L’assurance habitation reste indispensable au quotidien. Elle protège le logement contre les dégâts des eaux, incendies, événements climatiques, vols selon les formules, responsabilité civile et dommages aux biens. Pour un propriétaire occupant, elle sécurise le patrimoine. Pour un locataire, elle est en pratique obligatoire. Si le risque climatique augmente dans une zone, le contrat devient donc un sujet de budget, mais aussi de protection familiale.
Ce que cela peut changer dans un contrat d’assurance habitation
À court terme, la plupart des assurés ne verront pas nécessairement une rupture brutale. Les tensions évoquées ne signifient pas que les 900 communes seraient privées d’assurance. Le signal invite plutôt à surveiller plusieurs lignes du contrat : le montant de la prime annuelle, la franchise appliquée en cas d’événement climatique, les exclusions, les plafonds d’indemnisation et les délais de déclaration.

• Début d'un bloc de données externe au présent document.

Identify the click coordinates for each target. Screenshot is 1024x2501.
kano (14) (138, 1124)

Le point le plus sensible concerne les sinistres liés à la sécheresse et aux mouvements de terrain. Lorsqu’une commune est reconnue en état de catastrophe naturelle, l’assuré peut bénéficier du régime CatNat si son contrat comporte une garantie dommages. Mais la reconnaissance n’est pas automatique, les démarches sont encadrées et l’indemnisation dépend aussi de l’expertise. Les maisons fissurées après un épisode de sécheresse illustrent bien cette complexité : le lien entre l’aléa climatique, le sol et les dommages doit être établi.

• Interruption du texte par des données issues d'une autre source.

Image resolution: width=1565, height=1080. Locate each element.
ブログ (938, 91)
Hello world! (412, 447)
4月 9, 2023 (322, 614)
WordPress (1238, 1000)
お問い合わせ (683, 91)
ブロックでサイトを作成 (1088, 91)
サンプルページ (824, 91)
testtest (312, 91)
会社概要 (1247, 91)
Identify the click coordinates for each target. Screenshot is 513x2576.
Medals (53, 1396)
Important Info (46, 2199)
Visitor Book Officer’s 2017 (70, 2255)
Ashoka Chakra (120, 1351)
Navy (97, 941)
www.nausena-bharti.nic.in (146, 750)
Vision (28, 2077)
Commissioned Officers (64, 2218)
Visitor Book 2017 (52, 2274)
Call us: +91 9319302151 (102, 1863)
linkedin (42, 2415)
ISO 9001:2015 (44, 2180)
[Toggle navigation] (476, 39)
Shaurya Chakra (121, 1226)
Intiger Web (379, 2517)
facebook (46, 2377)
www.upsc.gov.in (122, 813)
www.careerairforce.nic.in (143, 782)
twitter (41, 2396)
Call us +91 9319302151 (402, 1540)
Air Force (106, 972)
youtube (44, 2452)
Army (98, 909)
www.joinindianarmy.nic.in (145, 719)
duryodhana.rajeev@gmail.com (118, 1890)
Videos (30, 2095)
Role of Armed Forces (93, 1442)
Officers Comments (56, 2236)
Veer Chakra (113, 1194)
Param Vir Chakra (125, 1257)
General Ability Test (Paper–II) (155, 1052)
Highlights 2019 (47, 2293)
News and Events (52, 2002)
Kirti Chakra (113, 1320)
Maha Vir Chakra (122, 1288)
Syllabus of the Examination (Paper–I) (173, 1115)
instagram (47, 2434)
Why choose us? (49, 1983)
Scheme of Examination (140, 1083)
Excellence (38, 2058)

Points de vigilance pour les ménages
Le premier réflexe consiste à relire la partie “événements climatiques” du contrat. Les assurés doivent vérifier ce qui est couvert en cas de tempête, grêle, inondation, coulée de boue, sécheresse ou catastrophe naturelle. Il est aussi utile de regarder la franchise, car une indemnisation annoncée peut être diminuée par un reste à charge parfois important.
Le deuxième réflexe concerne la prévention. Entretenir les gouttières, signaler les fissures, conserver les factures de travaux, photographier les dommages et déclarer rapidement un sinistre sont des gestes simples, mais déterminants. En cas d’événement climatique, le délai de déclaration à l’assureur et les justificatifs fournis peuvent peser sur la qualité du dossier.
Enfin, les ménages qui achètent une maison dans une zone exposée ont intérêt à consulter les informations publiques sur les risques naturels, les arrêtés de catastrophe naturelle déjà publiés et l’historique des sinistres. Le prix d’achat ne doit pas être le seul critère : le coût futur de l’assurance et les travaux de prévention peuvent compter dans le budget global.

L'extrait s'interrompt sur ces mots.